The World Institute for Development Economics Research of the United Nations University (UNU-WIDER) launched a report last December, about household net worth around the world. Here's a nugget or two from their press release:
“The study finds wealth to be more unequally distributed than income across countries. High income countries tend to have a bigger share of world wealth than of world GDP.” (p. 3)
This suggests to me that the wealthy countries are to some extent living on their capital.
‘China … fails to feature strongly among the super-rich because average wealth is modest and wealth is evenly spread by international standards. However, China is already likely to have more wealthy residents than our data reveal for the year 2000, and membership of the super-rich seems set to rise fast in the next decade.’ (p.4)
Surprisingly, household debt is relatively unimportant in poor countries. As the authors of the study point out: ‘While many poor people in poor countries are in debt, their debts are relatively small in total. This is mainly due to the absence of financial institutions that allow households to incur large mortgage and consumer debts, as is increasingly the situation in rich countries….many people in high-income countries have negative net worth and—somewhat paradoxically—are among the poorest people in the world in terms of household wealth.’ (p. 5 - italics are mine.)
Figure 7, “Asset Composition in Selected Countries”, shows the proportion of real property, financial assets and debt in 7 countries, including the US, Canada and Japan.
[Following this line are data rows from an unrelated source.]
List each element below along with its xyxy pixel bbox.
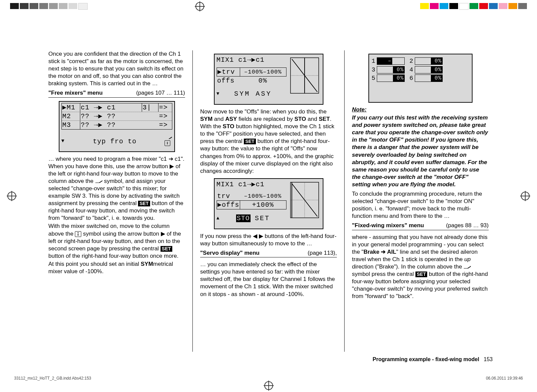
cell: 3| — [142, 103, 159, 112]
para: … where you need to program a free mixer… — [48, 155, 185, 222]
menu-label: "Free mixers" menu — [48, 90, 103, 96]
imposition-footer: 33112_mx12_HoTT_2_GB.indd Abs42:153 06.0… — [14, 376, 523, 381]
lcd-mix1-after: MIX1 c1→▶c1 trv –100%–100% ▶offs +100% ▲… — [214, 178, 323, 229]
column-3: 1 –100% 2 0% 3 0% 4 0% 5 0% 6 0% — [345, 50, 496, 352]
lcd-mix1-before: MIX1 c1→▶c1 ▶trv –100%–100% offs 0% ▼ SY… — [214, 54, 323, 105]
menu-pages: (page 113), — [308, 249, 337, 257]
servo-bar: 0% — [377, 75, 405, 82]
column-1: Once you are confident that the directio… — [41, 50, 192, 352]
para: At this point you should set an initial … — [48, 260, 185, 275]
para: Now move to the "Offs" line: when you do… — [200, 108, 337, 175]
menu-heading-servo-display: "Servo display" menu (page 113), — [200, 249, 337, 257]
set-button-icon: SET — [415, 272, 427, 277]
cell: M2 — [62, 112, 80, 120]
para: where - assuming that you have not alrea… — [352, 234, 489, 300]
print-registration-top — [0, 2, 537, 11]
para: To conclude the programming procedure, r… — [352, 190, 489, 220]
lcd-servo-display: 1 –100% 2 0% 3 0% 4 0% 5 0% 6 0% — [368, 54, 473, 103]
print-registration-bottom — [0, 381, 537, 390]
menu-pages: (pages 107 … 111) — [136, 89, 185, 97]
cell: ?? →▶ ?? — [80, 112, 142, 120]
para: If you now press the ◀ ▶ buttons of the … — [200, 233, 337, 247]
registration-mark-right — [521, 192, 530, 200]
servo-bar: 0% — [415, 75, 443, 82]
column-2: MIX1 c1→▶c1 ▶trv –100%–100% offs 0% ▼ SY… — [193, 50, 344, 352]
page: Once you are confident that the directio… — [0, 0, 537, 392]
servo-bar: 0% — [415, 66, 443, 74]
note-body: If you carry out this test with the rece… — [352, 114, 489, 188]
mixer-curve-graph — [288, 56, 321, 95]
servo-bar: –100% — [377, 57, 405, 65]
registration-mark-icon — [195, 2, 204, 11]
set-button-icon: SET — [244, 139, 256, 144]
cell: M3 — [62, 121, 80, 129]
timestamp: 06.06.2011 19:39:46 — [486, 376, 523, 381]
set-button-icon: SET — [138, 201, 150, 206]
cell: => — [159, 112, 172, 120]
kink-icon — [463, 265, 471, 268]
lcd-title: MIX1 c1→▶c1 — [217, 180, 286, 189]
color-swatches — [420, 3, 527, 10]
menu-label: "Fixed-wing mixers" menu — [352, 222, 424, 229]
cell: => — [159, 103, 172, 112]
cell: ?? →▶ ?? — [80, 121, 142, 129]
menu-label: "Servo display" menu — [200, 250, 260, 256]
arrow-down-box-icon: ↧ — [165, 140, 170, 146]
registration-mark-left — [7, 192, 16, 200]
registration-mark-icon — [264, 381, 273, 390]
lcd-title: MIX1 c1→▶c1 — [217, 56, 286, 64]
para: … you can immediately check the effect o… — [200, 261, 337, 298]
servo-bar: 0% — [377, 66, 405, 74]
menu-heading-free-mixers: "Free mixers" menu (pages 107 … 111) — [48, 89, 185, 97]
para: Once you are confident that the directio… — [48, 50, 185, 87]
cell: c1 →▶ c1 — [80, 103, 142, 112]
kink-icon — [95, 180, 102, 183]
mixer-curve-graph — [288, 180, 321, 220]
grayscale-swatches — [10, 3, 88, 10]
lcd-footer: typ fro to — [93, 137, 136, 146]
para: With the mixer switched on, move to the … — [48, 223, 185, 259]
kink-icon — [165, 136, 172, 139]
cell: ▶M1 — [62, 103, 80, 112]
arrow-down-box-icon: ↧ — [75, 231, 81, 237]
cell: => — [159, 121, 172, 129]
set-button-icon: SET — [161, 246, 172, 252]
menu-heading-fixed-wing-mixers: "Fixed-wing mixers" menu (pages 88 … 93) — [352, 222, 489, 230]
note-heading: Note: — [352, 106, 489, 113]
lcd-free-mixers: ▶M1 c1 →▶ c1 3| => M2 ?? →▶ ?? => M3 ?? … — [59, 101, 175, 152]
menu-pages: (pages 88 … 93) — [446, 222, 489, 229]
file-slug: 33112_mx12_HoTT_2_GB.indd Abs42:153 — [14, 376, 91, 381]
page-footer: Programming example - fixed-wing model 1… — [373, 356, 493, 362]
servo-bar: 0% — [415, 57, 443, 65]
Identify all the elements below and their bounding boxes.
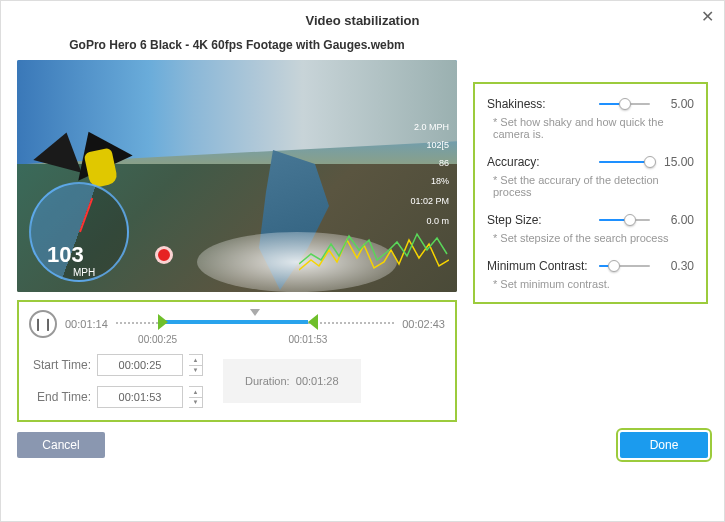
setting-desc: * Set minimum contrast. <box>493 278 694 290</box>
setting-shakiness: Shakiness: 5.00 * Set how shaky and how … <box>487 96 694 140</box>
timeline-track[interactable]: 00:00:25 00:01:53 <box>116 316 394 332</box>
video-stabilization-dialog: ✕ Video stabilization GoPro Hero 6 Black… <box>0 0 725 522</box>
record-icon <box>155 246 173 264</box>
end-time-input[interactable]: 00:01:53 <box>97 386 183 408</box>
overlay-p1: 86 <box>439 158 449 168</box>
cancel-button[interactable]: Cancel <box>17 432 105 458</box>
accuracy-slider[interactable] <box>599 154 650 170</box>
overlay-altitude: 2.0 MPH <box>414 122 449 132</box>
range-start-handle[interactable] <box>158 314 168 330</box>
done-button[interactable]: Done <box>620 432 708 458</box>
video-filename: GoPro Hero 6 Black - 4K 60fps Footage wi… <box>17 38 457 52</box>
chevron-up-icon[interactable]: ▲ <box>189 387 202 398</box>
setting-label: Step Size: <box>487 213 591 227</box>
setting-contrast: Minimum Contrast: 0.30 * Set minimum con… <box>487 258 694 290</box>
overlay-p2: 18% <box>431 176 449 186</box>
shakiness-slider[interactable] <box>599 96 650 112</box>
timeline-panel: ❙❙ 00:01:14 00:00:25 00:01:53 00:02:43 <box>17 300 457 422</box>
gauge-unit: MPH <box>73 267 95 278</box>
start-time-spinner[interactable]: ▲▼ <box>189 354 203 376</box>
setting-value: 5.00 <box>658 97 694 111</box>
overlay-speed: 102[5 <box>426 140 449 150</box>
path-graph-icon <box>299 220 449 280</box>
range-end-label: 00:01:53 <box>288 334 327 345</box>
settings-panel: Shakiness: 5.00 * Set how shaky and how … <box>473 82 708 304</box>
video-preview[interactable]: 103 MPH 2.0 MPH 102[5 86 18% 01:02 PM 0.… <box>17 60 457 292</box>
dialog-title: Video stabilization <box>1 1 724 38</box>
pause-button[interactable]: ❙❙ <box>29 310 57 338</box>
range-start-label: 00:00:25 <box>138 334 177 345</box>
setting-stepsize: Step Size: 6.00 * Set stepsize of the se… <box>487 212 694 244</box>
chevron-down-icon[interactable]: ▼ <box>189 398 202 408</box>
end-time-label: End Time: <box>29 390 91 404</box>
gauge-speed-value: 103 <box>47 242 84 268</box>
duration-display: Duration: 00:01:28 <box>223 359 361 403</box>
duration-label: Duration: <box>245 375 290 387</box>
contrast-slider[interactable] <box>599 258 650 274</box>
setting-label: Minimum Contrast: <box>487 259 591 273</box>
setting-desc: * Set stepsize of the search process <box>493 232 694 244</box>
duration-value: 00:01:28 <box>296 375 339 387</box>
setting-label: Accuracy: <box>487 155 591 169</box>
setting-desc: * Set the accurary of the detection proc… <box>493 174 694 198</box>
start-time-label: Start Time: <box>29 358 91 372</box>
setting-value: 0.30 <box>658 259 694 273</box>
setting-desc: * Set how shaky and how quick the camera… <box>493 116 694 140</box>
setting-label: Shakiness: <box>487 97 591 111</box>
timeline-current-time: 00:01:14 <box>65 318 108 330</box>
overlay-time: 01:02 PM <box>410 196 449 206</box>
stepsize-slider[interactable] <box>599 212 650 228</box>
setting-value: 15.00 <box>658 155 694 169</box>
setting-value: 6.00 <box>658 213 694 227</box>
timeline-total-time: 00:02:43 <box>402 318 445 330</box>
range-end-handle[interactable] <box>308 314 318 330</box>
playhead-icon[interactable] <box>250 309 260 316</box>
chevron-up-icon[interactable]: ▲ <box>189 355 202 366</box>
close-icon[interactable]: ✕ <box>701 7 714 26</box>
speed-gauge: 103 MPH <box>29 182 129 282</box>
end-time-spinner[interactable]: ▲▼ <box>189 386 203 408</box>
start-time-input[interactable]: 00:00:25 <box>97 354 183 376</box>
setting-accuracy: Accuracy: 15.00 * Set the accurary of th… <box>487 154 694 198</box>
chevron-down-icon[interactable]: ▼ <box>189 366 202 376</box>
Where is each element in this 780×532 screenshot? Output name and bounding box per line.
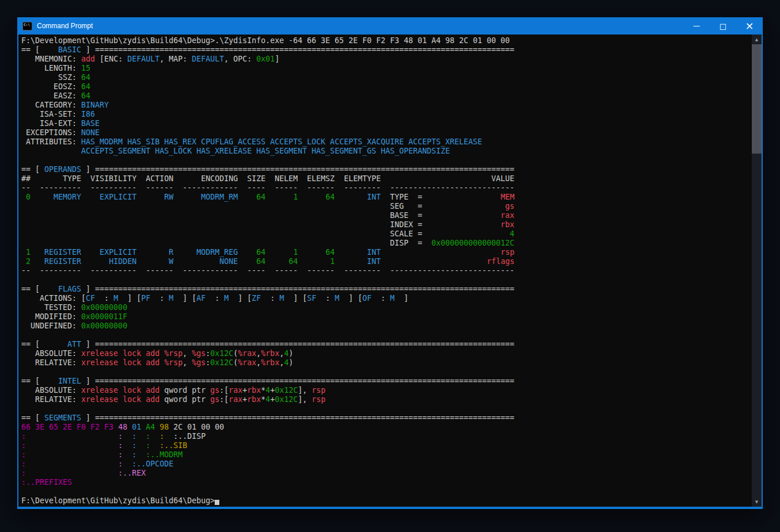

Looking at the ratio of debt to financial assets, China is clearly the least debt-burdened.
When a spendthrift heir meets a poor but hard-working and hard-saving entrepreneur, the result seems predictable. Look at page 16 of Warren Buffett's 28 Feb 2007 letter to shareholders, which I quoted at greater length on July 5:
"The world is ... willing to accept our bonds, real estate, stocks and businesses. And we have a vast store of these to hand over.... [but] foreigners now earn more on their U.S. investments than we do on our investments abroad. In effect, we’ve used up our bank account and turned to our credit card."